Häufigkeit und Fläche basaler lymphoider Aggregate in der Dickdarmschleimhaut von Patienten mit Colitis ulcerosa

Ungefähr 75% der Zellen in den Aggregaten waren Leukozyten (74 (7)% CD45 + -Zellen (n = 9)). Der Anteil an Leukozyten in solitären Lymphfollikeln war ebenfalls hoch (67 (6)% CD45 + -Zellen (n= 8)). Beide Werte können unterschätzt werden, da die Färbung mit Anti-CD45-mAb heterogen war. Diese heterogene Färbung kann zumindest teilweise durch eine verminderte Expression von CD45 auf aktivierten B-Zellen erklärt werden.

Die Anzahl der Leukozyten sowohl in der Lamina propria außerhalb der Aggregate (26 (7)% CD45 + -Zellen (n=4)) als auch in der Submukosa (8 (2)% CD45 + -Zellen (n= 4)) war im Dickdarm im Vergleich zum normalen Dickdarm erhöht (15 (2)% CD45 + -Zellen in der Lamina propria außerhalb der Follikel und 4 (2)% CD45 + -Zellen in der Submukosa (n = 4)).

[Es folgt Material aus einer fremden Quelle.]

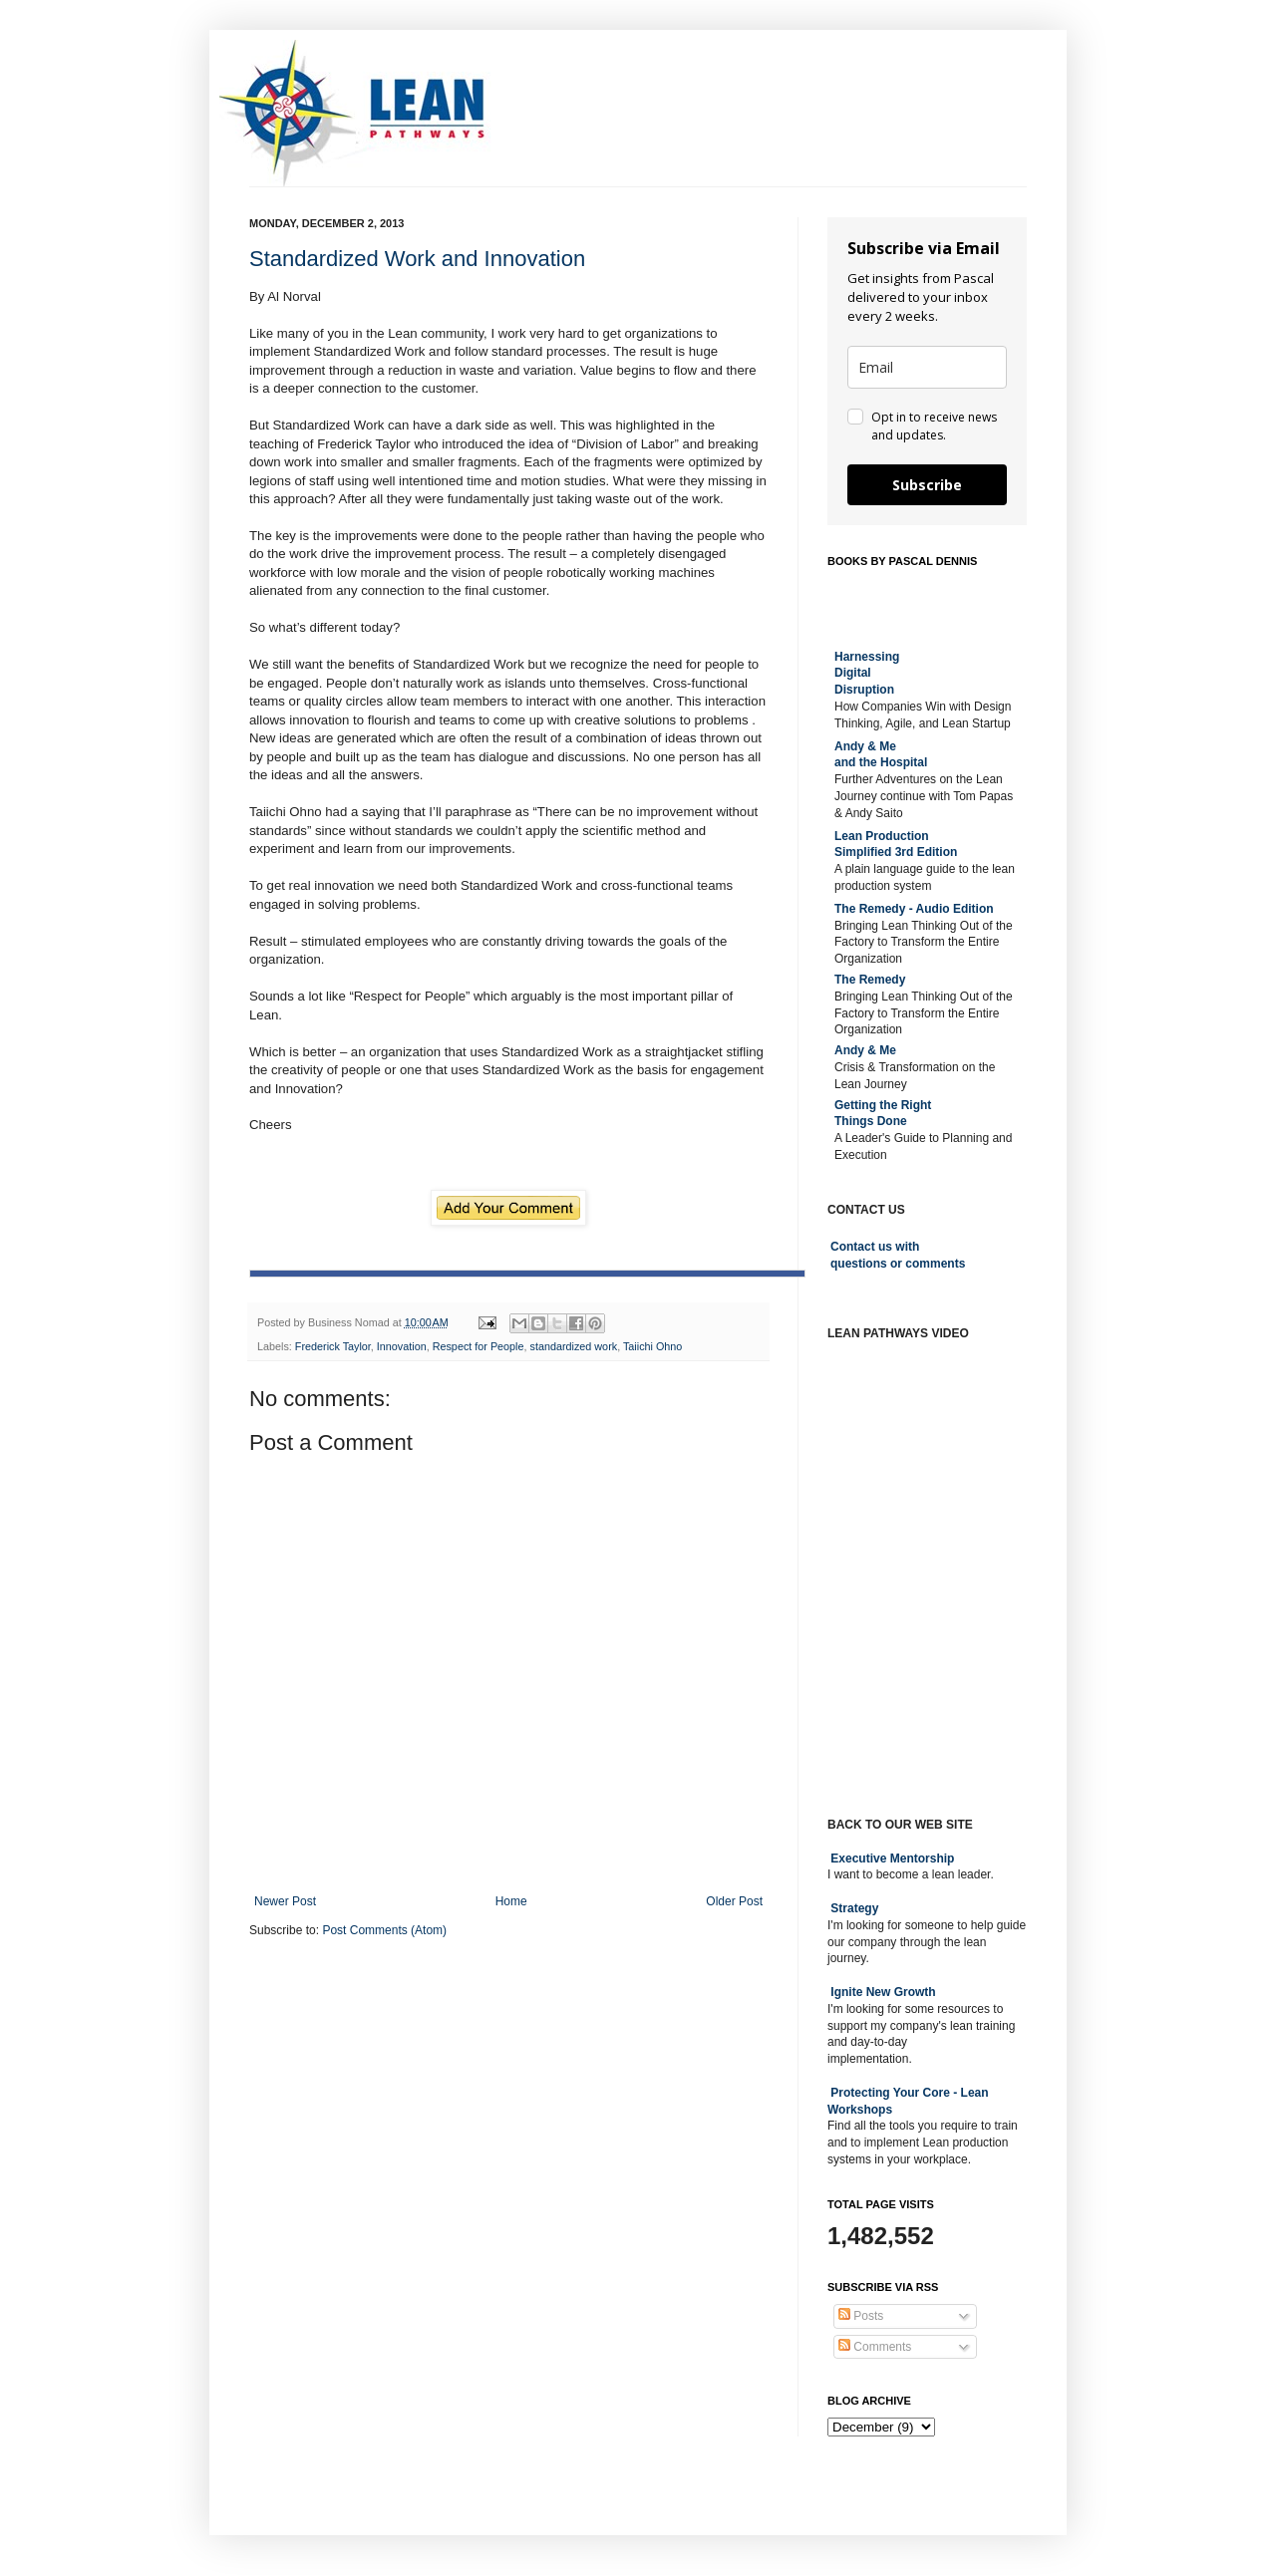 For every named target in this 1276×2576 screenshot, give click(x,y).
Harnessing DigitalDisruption (866, 674)
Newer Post (285, 1901)
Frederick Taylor (333, 1346)
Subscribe (927, 484)
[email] (927, 367)
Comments (874, 2347)
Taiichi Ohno (652, 1346)
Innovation (402, 1346)
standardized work (574, 1346)
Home (511, 1901)
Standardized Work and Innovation (417, 258)
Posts (860, 2316)
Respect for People (478, 1346)
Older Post (734, 1901)
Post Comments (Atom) (384, 1930) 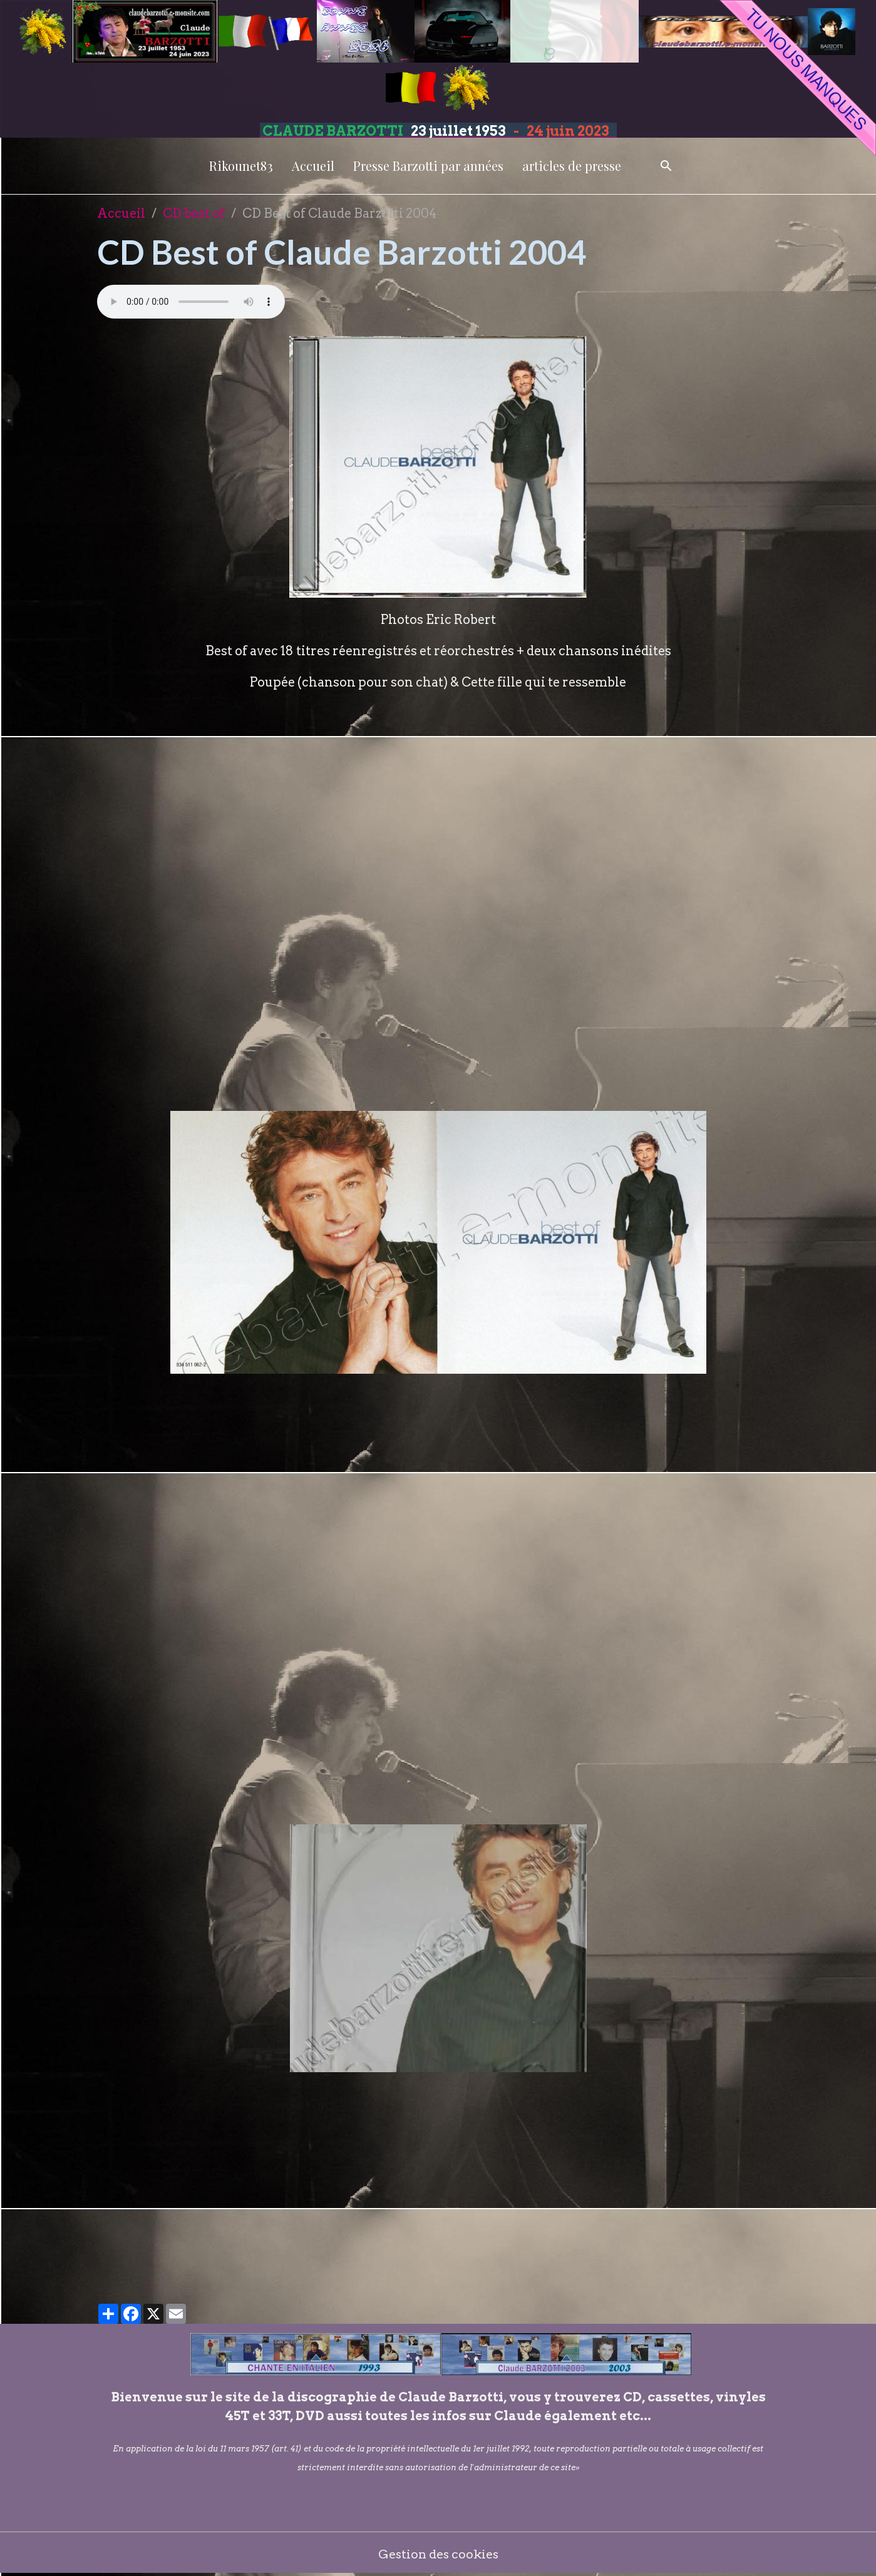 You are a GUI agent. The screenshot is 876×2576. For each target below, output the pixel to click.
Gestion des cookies (438, 2554)
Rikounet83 (241, 165)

Intraepitheliale Leukozyten waren im UC-Dickdarm im Vergleich zum normalen Dickdarm in niedrigeren Häufigkeiten vorhanden: 28 (7) CD45+ -Zellen/1000 Epithelzellen in schwer erkranktem Dickdarmgewebe (n= 4) verglichen mit 66 (26) CD45 + -Zellen/1000 Epithelzellen in Kontrollen (n = 4, p= 0,03). IEL wurden hauptsächlich im distalen Epithel im Dickdarm nachgewiesen, teilweise aufgrund von Erosionen des luminalen Oberflächenepithels. Im normalen Dickdarm befanden sich > 60% der IEL im luminalen Epithel. Da die Dichte des IEL im Kryptal niedriger ist als im Luminalepithel im normalen Dickdarm, kann die geringere Häufigkeit des IEL im UC-Dickdarm durch die Tatsache erklärt werden, dass der UC-Dickdarm hauptsächlich Kryptalepithel enthält.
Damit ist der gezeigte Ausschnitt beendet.